The financially beleaguered state government and school districts probably will be paying more for their employees’ pensions, starting next summer.
A key committee of the board of the California Public Employees’ Retirement System on Tuesday voted 6 to 2 to cut its benchmark assumed rate of return on its investments to 7.5% from a two-decade-old target of 7.75%.
The change, if approved Wednesday by a majority of the full 13-member board, would cost the state general fund an additional $167 million, boosting the total bill for the 2012-13 fiscal year to approximately $3.7 billion.
School districts would be tapped for an additional $137 million to cover the retirement costs of non-teaching personnel. Cities, counties and special service districts that participate in the CalPERS program would not get higher bills, which have yet to be determined, until July 1, 2014.
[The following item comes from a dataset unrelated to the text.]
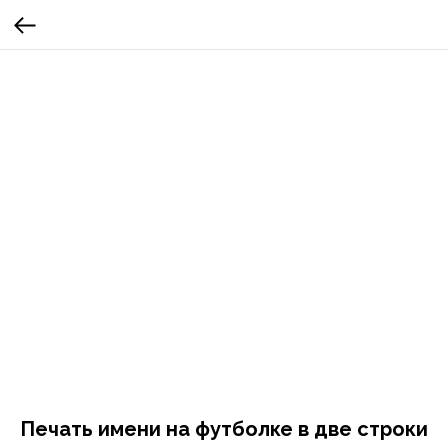
Печать имени на футболке в две строки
The hit on government employers could have been worse.
Alan Milligan, CalPERS’ chief actuary, recommended that the pension fund’s discount rate, which forecasts assumed rates of return on its $236-billion investment portfolio, be lowered to 7.25%.
The bigger change, Milligan said, “is the best course of action for this fund in the long term.” He predicted that CalPERS had a 54% of reaching the 7.25% goal, but only a 1-in-2 possibility of hitting 7.5% in any given year.
The committee, after hearing testimony from local government officials and public sector labor union representatives, voted to take the more conservative approach.
“This is a difficult decision, a true rock-and-a-hard-place situation,” said board member George Diehr. “There’s an impact on contribution rates during a period of budget strain for state, public agencies and schools.
“But, continuing to assume something that probably is not realistic is kicking the can down the road.”